Dataset items —

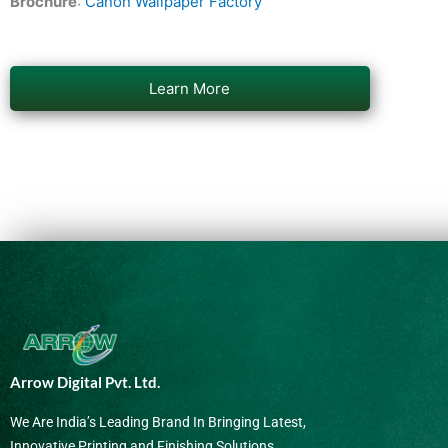
Brochure
:
Canon Wallpaper Factory
Learn More
Arrow Digital Pvt. Ltd.
We Are India’s Leading Brand In Bringing Latest,
Innovative Printing and Finishing Solutions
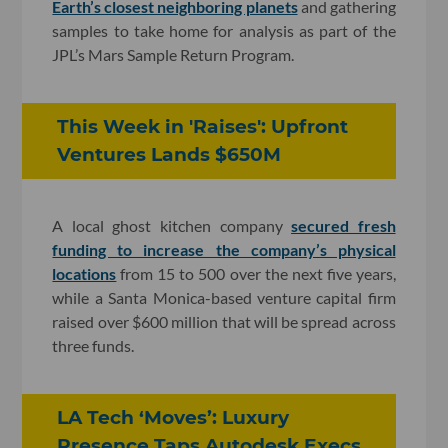
Earth’s closest neighboring planets
and gathering
samples to take home for analysis as part of the
JPL’s Mars Sample Return Program.
This Week in 'Raises': Upfront
Ventures Lands $650M
A local ghost kitchen company
secured fresh
funding to increase the company’s physical
locations
from 15 to 500 over the next five years,
while a Santa Monica-based venture capital firm
raised over $600 million that will be spread across
three funds.
LA Tech ‘Moves’: Luxury
Presence Taps Autodesk Execs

AIM OF THE TASK —
Report every line above that has the string "over" in it.

FINISHED TASK —
from 15 to 500 over the next five years,
raised over $600 million that will be spread across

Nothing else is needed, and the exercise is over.